At first, I thought it was some connection to the lingering presences of previous occupants. At times I entertained the notion that I lived here in a past life.
One night, rendered sleepless by some common terrestrial distraction, I found myself pacing at the river windows, tracing circles. Like a dog nosing out the place where the energy is right for him, I found myself sending sonar probes to find mine. When the certain spot called out, I lay down on the floor. Parallel to the river, set among the trees, aloft in this room as if in a tree house, nestled in the boughs, rocking gently with some vibration, some harmonizing frequency. A sleep deep, nourishing and full of dreams.
That’s how it is. When I stretch out in this room, I expand and rise. I know this place in a part of me so deep that I go back to the cradle. I’m safe. I’m home.
* * *
Over the years, I gave up asking why. I had once hoped to unravel the mystery, but gave up after glimpsing the spectre of hubris and futility. The one known is that there is some spirit in this place. The one crucible is the challenge of getting transparent enough to be a proper conduit. The one hope is for the great good luck of becoming a vessel.
And that is where the subject of darkness comes up. One of the peculiar things about living in a chateau, whether you are owner or guest or employee, is the temptation to get caught up in the possession of a place, in getting, having, holding on. Caveat emptor. Ownership in any sense of the word can be a two edged sword. Filigree voices can dry up, retreat under beds, into floorboards, into stones, turn back into dust.

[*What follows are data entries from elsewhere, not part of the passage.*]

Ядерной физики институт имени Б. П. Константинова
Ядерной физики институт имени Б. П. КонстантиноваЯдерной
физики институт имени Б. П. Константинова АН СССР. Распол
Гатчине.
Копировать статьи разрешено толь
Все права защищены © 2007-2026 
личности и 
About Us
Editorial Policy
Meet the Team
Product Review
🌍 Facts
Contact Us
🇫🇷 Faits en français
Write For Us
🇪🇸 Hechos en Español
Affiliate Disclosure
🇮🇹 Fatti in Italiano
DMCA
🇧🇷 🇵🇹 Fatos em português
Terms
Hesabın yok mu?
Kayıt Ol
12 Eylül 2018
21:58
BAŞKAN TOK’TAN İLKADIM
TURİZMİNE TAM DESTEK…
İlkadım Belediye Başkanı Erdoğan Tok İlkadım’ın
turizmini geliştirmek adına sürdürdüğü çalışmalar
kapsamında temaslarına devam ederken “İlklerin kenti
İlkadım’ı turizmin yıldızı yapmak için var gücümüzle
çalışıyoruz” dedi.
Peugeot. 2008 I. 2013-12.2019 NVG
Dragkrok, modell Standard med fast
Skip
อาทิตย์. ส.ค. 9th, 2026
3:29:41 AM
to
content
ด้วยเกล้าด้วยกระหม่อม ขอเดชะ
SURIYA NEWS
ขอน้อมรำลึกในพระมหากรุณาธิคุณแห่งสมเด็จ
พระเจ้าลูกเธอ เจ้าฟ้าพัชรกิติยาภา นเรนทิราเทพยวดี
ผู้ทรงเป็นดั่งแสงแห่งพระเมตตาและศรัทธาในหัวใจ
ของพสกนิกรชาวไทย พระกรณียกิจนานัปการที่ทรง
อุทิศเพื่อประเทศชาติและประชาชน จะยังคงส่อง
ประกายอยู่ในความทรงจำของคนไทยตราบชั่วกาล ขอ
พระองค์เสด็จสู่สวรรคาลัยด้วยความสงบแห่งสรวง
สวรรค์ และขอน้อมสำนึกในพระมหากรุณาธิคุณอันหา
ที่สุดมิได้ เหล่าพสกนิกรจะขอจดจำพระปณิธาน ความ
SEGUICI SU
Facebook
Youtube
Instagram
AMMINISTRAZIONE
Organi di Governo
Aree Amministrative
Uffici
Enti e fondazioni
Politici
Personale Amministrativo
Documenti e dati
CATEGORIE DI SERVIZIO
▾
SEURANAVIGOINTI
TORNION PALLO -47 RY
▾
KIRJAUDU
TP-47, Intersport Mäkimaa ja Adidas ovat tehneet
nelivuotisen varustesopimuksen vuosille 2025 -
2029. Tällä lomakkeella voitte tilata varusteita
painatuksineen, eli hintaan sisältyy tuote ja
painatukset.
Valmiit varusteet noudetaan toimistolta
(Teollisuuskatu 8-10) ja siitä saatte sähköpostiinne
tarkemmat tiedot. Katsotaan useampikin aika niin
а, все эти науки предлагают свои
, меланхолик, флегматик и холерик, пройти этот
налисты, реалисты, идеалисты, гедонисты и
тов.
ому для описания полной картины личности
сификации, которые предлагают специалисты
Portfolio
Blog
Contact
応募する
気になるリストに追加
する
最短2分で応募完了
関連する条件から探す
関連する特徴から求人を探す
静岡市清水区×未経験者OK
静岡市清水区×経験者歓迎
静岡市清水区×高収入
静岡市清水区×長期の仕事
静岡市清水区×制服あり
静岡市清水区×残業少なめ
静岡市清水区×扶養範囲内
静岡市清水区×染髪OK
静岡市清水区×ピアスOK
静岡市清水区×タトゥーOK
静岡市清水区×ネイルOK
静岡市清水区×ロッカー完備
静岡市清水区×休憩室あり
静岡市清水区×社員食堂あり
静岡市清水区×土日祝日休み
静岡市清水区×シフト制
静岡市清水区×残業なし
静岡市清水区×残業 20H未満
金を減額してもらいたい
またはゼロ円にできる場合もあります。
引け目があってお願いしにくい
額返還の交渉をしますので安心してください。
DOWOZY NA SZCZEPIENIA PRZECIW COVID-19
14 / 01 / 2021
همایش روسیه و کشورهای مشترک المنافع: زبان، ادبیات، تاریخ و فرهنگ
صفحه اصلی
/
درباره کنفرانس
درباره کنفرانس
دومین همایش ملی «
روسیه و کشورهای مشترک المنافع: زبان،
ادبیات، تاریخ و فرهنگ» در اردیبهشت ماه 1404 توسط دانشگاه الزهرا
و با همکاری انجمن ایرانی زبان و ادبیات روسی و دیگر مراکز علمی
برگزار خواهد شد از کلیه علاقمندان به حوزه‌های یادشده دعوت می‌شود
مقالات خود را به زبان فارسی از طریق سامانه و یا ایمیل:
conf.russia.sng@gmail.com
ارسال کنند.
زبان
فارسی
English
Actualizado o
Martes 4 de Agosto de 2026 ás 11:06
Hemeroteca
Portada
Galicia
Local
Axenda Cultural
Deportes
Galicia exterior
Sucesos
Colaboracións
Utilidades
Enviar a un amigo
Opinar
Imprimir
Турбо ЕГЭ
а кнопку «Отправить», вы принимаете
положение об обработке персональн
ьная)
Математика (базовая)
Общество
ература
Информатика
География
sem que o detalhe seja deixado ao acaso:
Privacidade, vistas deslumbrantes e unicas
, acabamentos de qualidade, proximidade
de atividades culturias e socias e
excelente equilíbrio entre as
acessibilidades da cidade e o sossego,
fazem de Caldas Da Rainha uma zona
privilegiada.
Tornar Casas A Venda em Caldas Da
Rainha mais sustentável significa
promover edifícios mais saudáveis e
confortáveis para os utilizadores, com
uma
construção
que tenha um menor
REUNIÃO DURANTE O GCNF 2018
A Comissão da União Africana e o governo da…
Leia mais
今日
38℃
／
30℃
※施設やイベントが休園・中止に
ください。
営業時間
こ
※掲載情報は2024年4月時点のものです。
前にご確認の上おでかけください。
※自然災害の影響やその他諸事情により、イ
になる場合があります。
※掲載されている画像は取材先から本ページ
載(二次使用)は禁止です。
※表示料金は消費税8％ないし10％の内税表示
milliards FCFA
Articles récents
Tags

We had our first hint of this when we met descendents of the family who owned this property from the mid 1700’s to 1932. My mother in law asked me to bake American brownies for a state visit from one of them – Madame V. – a woman who sparkles with joie de vivre at the age of 95, a veritable font of oral history. She told me her grandfather boasted he could ride horse back from Bergerac to St. Emilion and never leave the family land, and lamented that her ancestors had let this jewel of a place slip out of their hands. It was her uncle G. I believe, who had a problem with gambling, and found he didn’t have enough money left to repair the roof. If you could see the roof surface here – enough to cover a football field – with roofs being the primordial repair in the preservation of centuries’ old stone buildings – you’d understand how such a thing could happen.
Madame V. became one of my favorite people. One day she loaned me a manuscript she’d found in her attic, parchment so fragile I fretted it would shred in my hands. The opening page is dated 1760. A journal! And it was written right here, by her ancestor who married the last of the family line – Mademoiselle de la Tourbeille. The thrill of holding that journal, lying in bed at night, reading anecdotes of daily life in this very place in the 18th century – I still shiver just thinking of it.
In one of our conversations Madame V. remarked that people have always been drawn to this place. We totted up some of the tangibles. Proximity to the Dordogne. The chateau itself. The confident and certain grace of this arrangement of stones pulled from the river; the manner in which they were joined, the taste that has not been violated despite the architectural whims of the past 200 years. The land. She twinkled when I insisted guests also feel spirits of the many people who had lived here, her ancestors and then some, back for hundreds of years, back to the time when a humble hunting lodge was set upon this spot, back to… back and back and back…
For whatever reason, people come and are recharged. Those who arrive tired, find repose. Those unable to sleep find a soporific. Those who cannot settle their hearts learn a new rhythm. It’s the food grown here, the spring water running under the land, the ions wafting up from the river. It’s the century old trees, the Cedars of Lebanon, the Lindens, the Oaks. It’s the wildlife protected by the impenetrable brambles and woods that surround us. It’s the rare birds, ladybugs, wildflowers; the incredible sunrises, incredible sunsets, twilights, starry nights, moonlit nights…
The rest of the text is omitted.